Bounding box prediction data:
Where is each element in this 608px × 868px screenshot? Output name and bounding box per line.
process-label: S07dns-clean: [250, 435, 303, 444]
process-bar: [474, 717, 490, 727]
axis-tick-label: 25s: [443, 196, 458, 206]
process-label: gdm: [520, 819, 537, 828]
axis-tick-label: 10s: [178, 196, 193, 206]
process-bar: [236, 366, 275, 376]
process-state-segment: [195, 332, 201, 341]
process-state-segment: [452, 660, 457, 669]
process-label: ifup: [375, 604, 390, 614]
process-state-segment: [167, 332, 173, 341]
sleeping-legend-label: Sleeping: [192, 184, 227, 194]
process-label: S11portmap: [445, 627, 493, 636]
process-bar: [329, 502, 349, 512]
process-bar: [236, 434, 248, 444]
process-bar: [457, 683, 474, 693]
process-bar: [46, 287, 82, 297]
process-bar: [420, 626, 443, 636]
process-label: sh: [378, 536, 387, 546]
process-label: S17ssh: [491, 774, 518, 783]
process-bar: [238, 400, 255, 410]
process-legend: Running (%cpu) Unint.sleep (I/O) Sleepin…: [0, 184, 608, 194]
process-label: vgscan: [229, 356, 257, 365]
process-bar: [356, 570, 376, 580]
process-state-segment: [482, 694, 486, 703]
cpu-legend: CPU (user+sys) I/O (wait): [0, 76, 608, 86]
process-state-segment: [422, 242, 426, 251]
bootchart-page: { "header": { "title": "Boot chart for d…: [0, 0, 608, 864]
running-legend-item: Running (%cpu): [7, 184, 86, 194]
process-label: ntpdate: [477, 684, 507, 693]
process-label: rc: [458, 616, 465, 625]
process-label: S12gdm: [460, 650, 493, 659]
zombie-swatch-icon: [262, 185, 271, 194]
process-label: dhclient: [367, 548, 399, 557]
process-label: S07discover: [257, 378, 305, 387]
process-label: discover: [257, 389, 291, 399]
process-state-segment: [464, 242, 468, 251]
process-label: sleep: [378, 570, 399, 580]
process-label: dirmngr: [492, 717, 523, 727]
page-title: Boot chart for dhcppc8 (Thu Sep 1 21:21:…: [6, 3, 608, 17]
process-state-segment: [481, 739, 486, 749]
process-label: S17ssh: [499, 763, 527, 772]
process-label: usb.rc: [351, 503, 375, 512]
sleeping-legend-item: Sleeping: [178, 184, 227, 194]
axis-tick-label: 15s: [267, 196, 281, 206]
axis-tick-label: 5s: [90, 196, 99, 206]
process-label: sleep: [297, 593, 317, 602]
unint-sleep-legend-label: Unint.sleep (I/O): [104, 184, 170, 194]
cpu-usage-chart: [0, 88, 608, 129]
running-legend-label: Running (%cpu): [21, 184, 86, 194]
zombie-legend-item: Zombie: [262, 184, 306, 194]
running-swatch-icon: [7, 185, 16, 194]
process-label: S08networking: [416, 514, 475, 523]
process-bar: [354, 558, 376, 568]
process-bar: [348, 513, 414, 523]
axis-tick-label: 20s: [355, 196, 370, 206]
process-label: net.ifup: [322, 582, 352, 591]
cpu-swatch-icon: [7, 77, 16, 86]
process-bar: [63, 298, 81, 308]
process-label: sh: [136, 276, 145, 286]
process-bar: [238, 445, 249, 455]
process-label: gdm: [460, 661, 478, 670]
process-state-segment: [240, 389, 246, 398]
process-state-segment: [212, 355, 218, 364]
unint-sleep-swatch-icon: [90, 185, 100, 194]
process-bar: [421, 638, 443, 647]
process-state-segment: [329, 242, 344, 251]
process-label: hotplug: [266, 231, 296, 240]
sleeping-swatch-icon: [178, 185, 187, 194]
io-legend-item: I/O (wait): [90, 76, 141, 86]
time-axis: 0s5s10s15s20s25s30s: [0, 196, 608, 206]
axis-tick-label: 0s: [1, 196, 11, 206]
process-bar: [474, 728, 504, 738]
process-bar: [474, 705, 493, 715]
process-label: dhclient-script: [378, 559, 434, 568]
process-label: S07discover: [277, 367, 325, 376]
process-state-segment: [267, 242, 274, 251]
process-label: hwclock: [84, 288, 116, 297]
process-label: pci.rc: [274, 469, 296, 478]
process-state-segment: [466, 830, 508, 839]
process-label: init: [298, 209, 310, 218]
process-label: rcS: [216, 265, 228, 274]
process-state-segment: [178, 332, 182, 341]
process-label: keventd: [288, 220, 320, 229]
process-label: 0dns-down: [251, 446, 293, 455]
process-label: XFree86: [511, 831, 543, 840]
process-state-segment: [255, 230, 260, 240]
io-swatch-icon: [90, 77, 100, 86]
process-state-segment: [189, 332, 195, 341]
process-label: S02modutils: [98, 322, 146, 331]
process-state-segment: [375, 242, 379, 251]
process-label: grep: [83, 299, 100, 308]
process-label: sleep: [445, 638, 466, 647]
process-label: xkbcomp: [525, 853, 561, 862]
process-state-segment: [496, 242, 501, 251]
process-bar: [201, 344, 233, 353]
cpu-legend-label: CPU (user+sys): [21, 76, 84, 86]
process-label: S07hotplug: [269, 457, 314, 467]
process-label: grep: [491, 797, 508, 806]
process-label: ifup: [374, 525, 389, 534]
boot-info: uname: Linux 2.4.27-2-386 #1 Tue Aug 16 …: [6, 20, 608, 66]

_Assignment_
Only lines that hold the string "dhclient" belong in the answer, so copy every one of them from the records.

_Exercise solution_
process-label: dhclient: [367, 548, 399, 557]
process-label: dhclient-script: [378, 559, 434, 568]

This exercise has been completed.